Blauer Tacho
Das Vorhaben: Der Ausbau des Tachos ist klasse auf den oben genannten Seiten beschrieben. Ich möchte mich hier nur mit dem Tacho der Honda CBR 600F (PC 35) beschäftigen.

Ich übernehme keine Haftung für auftretende Schäden. Dies ist lediglich eine Beschreibung von dem was ich gemacht habe.

- Die Inbus-Schraube auf der Vorderseite ist NUR ZIERDE
- Den Zeiger des Drehzahlmessers kann man NICHT abziehen

  • Man benötigt 12 SMD-LEDs (bei Reichelt unter der Bezeichnung: SMD-LED 3528 BL)
  • Ebenso ist eine zweite helfende Hand sehr hilfreich, gerade bei den SMD-LEDs. - Danke Flo -
Ich habe die zwei Schrauben an der Kabelverbindung zuerst gelöst.

Beim Rausziehen der Kabelstecker sollte man diese gleich beschriften.

Die Abdeckung/Verkleidung der Status-LEDs (Blinker, FI, Öl) sollte man beim Zusammenbau NICHT vergessen ;) - habe ich leider erfahren müssen ...
Hier kurz mein Werkzeug. Man sollte vorher schon einmal gelötet haben, da einige Stellen recht fein sind. Gerade bei den SMDs erschreckt doch die Größe.

Entlötpumpe: 5€€
Lötstation: 50-100€ €aber ein einfacher Lötkolben tut's auch.
Diese Spitze langt völlig für diese Arbeiten. Bei der Station habe ich 150-200°C eingestellt. Man sollte vorsichtig sein, die Platine nicht zu heiß zu machen, da sich sonst die Lötpunkte abheben oder auch mit der Entlötpumpe abgesaugt werden können.
Ich habe zuerst die Stellung vom Motor markiert (kleiner Pfeil auf dem Motor und der Platine), bevor ich die Klemmen am Drehzahlmesser gelöst (zurückgebogen) habe.
Dann habe ich die Pins der Temperaturanzeige, die LED (Drehzahlwarnlampe) und dann auch den Motor (6 im Kreis angeordnete Pins) ausgelötet.
Jetzt habe ich die Schrauben für den Drehzahlmesser entfernt und diesen abgenommen.
Ich wollte erst eine rote LED für den Zeiger verwenden. Wie es aber von unten aussieht, ist keine separat für den Zeiger gedacht... *schade*
Nun habe ich das Display ausgelötet. - Viel Geduld -
Danach die Schrauben gelöst.
Ich habe dann die Lötpunkte des Displays und der Temperaturanzeige gesäubert - mit dem Lötkolben und zum Teil mit der Entlötpumpe.
Hier die LEDs, die man auslöten muss. Auf der Platine ist sogar die Einbauweise aufgedruckt. Kleine Ecke zur kleinen Ecke ;). (sonst halt die Einbauweise der LEDs merken)
Nach dem Einlöten der SMD-LEDs habe ich die Pins des Displays gesäubert (einfach mit dem Lötkolben drüber streichen) und wieder reingefummelt, danach habe ich das Display erst verschraubt und dann eingelötet.

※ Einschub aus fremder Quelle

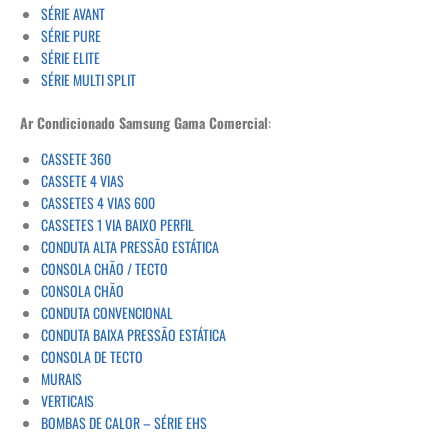
SÉRIE AVANT
SÉRIE PURE
SÉRIE ELITE
SÉRIE MULTI SPLIT
Ar Condicionado Samsung Gama Comercial
:
CASSETE 360
CASSETE 4 VIAS
CASSETES 4 VIAS 600
CASSETES 1 VIA BAIXO PERFIL
CONDUTA ALTA PRESSÃO ESTÁTICA
CONSOLA CHÃO / TECTO
CONSOLA CHÃO
CONDUTA CONVENCIONAL
CONDUTA BAIXA PRESSÃO ESTÁTICA
CONSOLA DE TECTO
MURAIS
VERTICAIS
BOMBAS DE CALOR – SÉRIE EHS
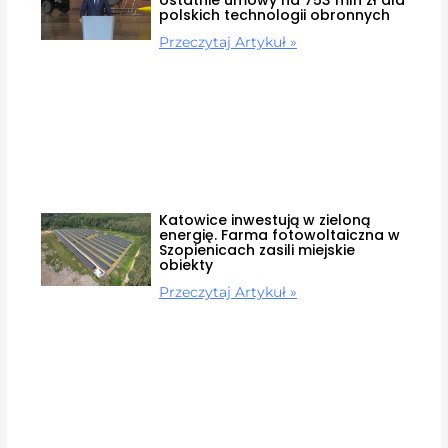
polskich technologii obronnych
Przeczytaj Artykuł »
Katowice inwestują w zieloną
energię. Farma fotowoltaiczna w
Szopienicach zasili miejskie
obiekty
Przeczytaj Artykuł »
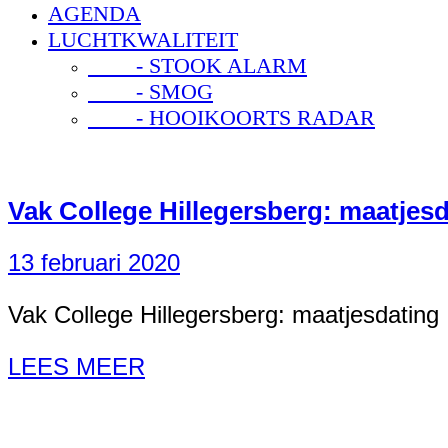
AGENDA
LUCHTKWALITEIT
- STOOK ALARM
- SMOG
- HOOIKOORTS RADAR
Vak College Hillegersberg: maatjes
13 februari 2020
Vak College Hillegersberg: maatjesdating
LEES MEER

Auf dem Bild sieht man auch, dass nicht alle SMD-LEDs exakt gerade sind... macht aber nichts. Aber man sollte sie vorher doch mal durchmessen, ob das Lötzinn auch wirklich leitet.
Der Drehzahlmesser war jetzt ja schon fast leicht. Auf die Stellung vom Motor muss geachtet werden. Ich habe ebenso zuerst verschraubt. Dann, mit leichtem Druck auf den Zeiger des Drehzalmessers, die Laschen auf der Rückseite umgebogen (kleiner Schlitzschraubendreher; man kann ruhig mit der Platine hebeln) und erst zum Schluss wieder verlötet.


So das war's... die restlichen paar Schrauben werde ich jetzt nicht im Detail beschreiben, jeder, der soweit gekommen ist, schafft den Rest ohne Weiteres. Bitte die Abdeckung der Status-LEDs nicht vergessen ;)

Und warum die ganze Arbeit?!?... Die Antwort sehen Sie hier:

Aus diesem Anblick ...
... erhält man diesen (Gut vielleicht nicht so oft, da das Nachtfahrt bedeutet).
Ich freue mich aber sehr über das Blau-Weiß, was man jetzt jeden Tag sehen kann.